● **What to produce**
In the data below, find each line that contains the word "bigHead" and copy it.

● **Available records**
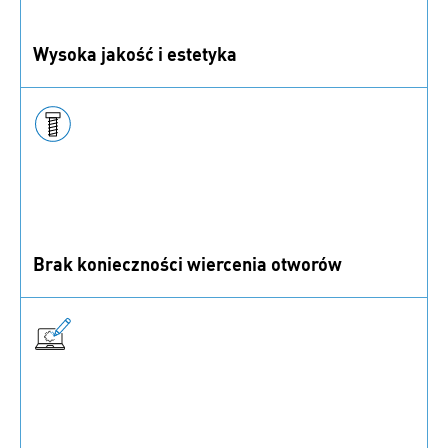
Wysoka jakość i estetyka
Produkowane w Wielkiej Brytanii elementy złączne
bigHead® wyróżniają się wysoką jakością i estetyką
wyglądu.
Brak konieczności wiercenia otworów
Elementy do osadzania i klejenia bigHead® nie
wymagają otworów, dzięki czemu nie uszkadzają
elementu głównego.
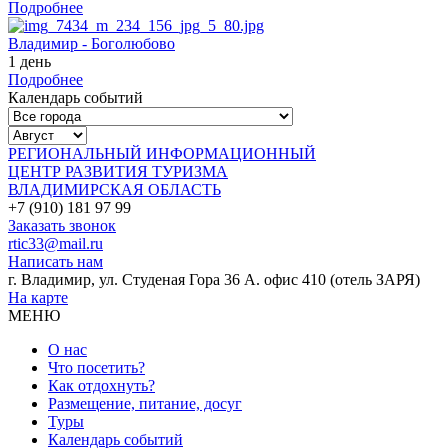
Подробнее
Владимир - Боголюбово
1 день
Подробнее
Календарь событий
РЕГИОНАЛЬНЫЙ ИНФОРМАЦИОННЫЙ
ЦЕНТР РАЗВИТИЯ ТУРИЗМА
ВЛАДИМИРСКАЯ ОБЛАСТЬ
+7 (910) 181 97 99
Заказать звонок
rtic33@mail.ru
Написать нам
г. Владимир, ул. Студеная Гора 36 А. офис 410 (отель ЗАРЯ)
На карте
МЕНЮ
О нас
Что посетить?
Как отдохнуть?
Размещение, питание, досуг
Туры
Календарь событий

● **Exercise output**
bigHead® wyróżniają się wysoką jakością i estetyką
Elementy do osadzania i klejenia bigHead® nie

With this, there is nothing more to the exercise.